There are some good people doing further work in intent. Connecting voice and dialogue is another – I’d love that if you called in, I’d be able to detect if you have a Lithuanian accent then connect you to the person in the call centre that’s Lithuanian. These ways to point customers to the best place to be served are really starting to emerge.
Amelia is the front-end, so she needs to be able to rapidly accumulate knowledge in the back-end so she can respond. If she’s connecting back to antiquated systems, she’s as slow as humans. Through robotic process automation, we can make the back office rapid as well. We’re working on that through our 1Desk offering – that’s the end-to-end, and digitalisation of the entire company.
What advice do you have for organisations looking to start to harness AI?
It’s taking the people along with you to identify what key problems areas exist when interfacing with clients, prospects or employees, then developing those juicy use cases. If you were going to put a human against a problem, where would you put them? This is driving up your value chain. You’ll find the thorny issues and that becomes a good use case.
If all you want to do is answer a few questions from the client base, then use a chatbot. Get started with that level of investment. But if you really want to think about how to interact, then this is a chance to do human-like functions with digital labour. Mix that then with your humans and provide a much more superior service level to the customers you desperately want to hold on to.
What about the ethical considerations around AI, from job loss to bias - is there a way to minimise those risks?

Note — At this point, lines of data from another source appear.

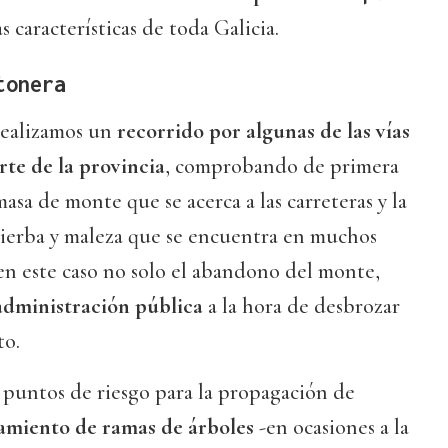
s características de toda Galicia.
tonera
realizamos un
recorrido por algunas de las vías
rte de la provincia
, comprobando de primera
sa de monte que se acerca a las carreteras y la
ierba y maleza que se encuentra en muchos
n este caso no solo el abandono del monte,
 administración pública
a la hora de desbrozar
to.
 puntos de riesgo para la propagación de
amiento de ramas de árboles
-en ocasiones a la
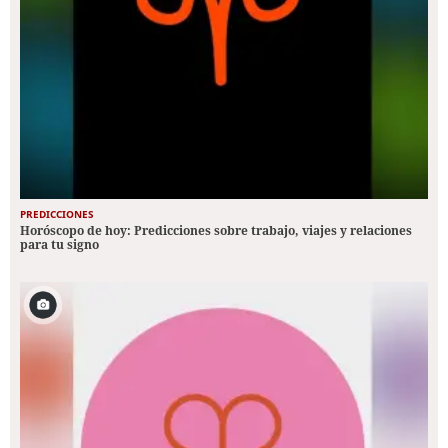
PREDICCIONES
Horóscopo de hoy: Predicciones sobre trabajo, viajes y relaciones
para tu signo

We do need to think about adult re-education. Young people coming through STEM understand the uses of machine learning and will be well skilled. What we need to pay attention to are people operating in jobs susceptible to being automated. It’s not unlike automobile manufacturing when robotics took over a lot of those functions humans used to do. We need to be cognisant of the jobs likely to be automated, then take those people and offer the chance to re-educate and build it into the way you’re adopting this technology.
That’s the responsibility of companies but government can help here, too. There are so many jobs that will now appear in new digital environments, such as digital workforce management and supervision, so educate people around those. Digital collaborators, keeping software updated – these are things we have to give our minds to.